• [What you need to do] Set down the entries below exactly, leaving out all images.

• [Supplied entries]
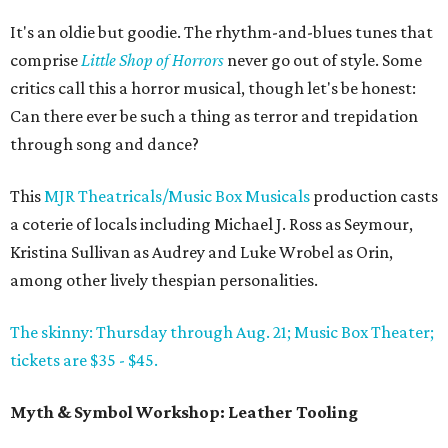
It's an oldie but goodie. The rhythm-and-blues tunes that
comprise
Little Shop of Horrors
never go out of style. Some
critics call this a horror musical, though let's be honest:
Can there ever be such a thing as terror and trepidation
through song and dance?
This
MJR Theatricals/Music Box Musicals
production casts
a coterie of locals including Michael J. Ross as Seymour,
Kristina Sullivan as Audrey and Luke Wrobel as Orin,
among other lively thespian personalities.
The skinny: Thursday through Aug. 21; Music Box Theater;
tickets are $35 - $45.
Myth & Symbol Workshop: Leather Tooling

• [Written reply]
It's an oldie but goodie. The rhythm-and-blues tunes that
comprise
Little Shop of Horrors
never go out of style. Some
critics call this a horror musical, though let's be honest:
Can there ever be such a thing as terror and trepidation
through song and dance?
This
MJR Theatricals/Music Box Musicals
production casts
a coterie of locals including Michael J. Ross as Seymour,
Kristina Sullivan as Audrey and Luke Wrobel as Orin,
among other lively thespian personalities.
The skinny: Thursday through Aug. 21; Music Box Theater;
tickets are $35 - $45.
Myth & Symbol Workshop: Leather Tooling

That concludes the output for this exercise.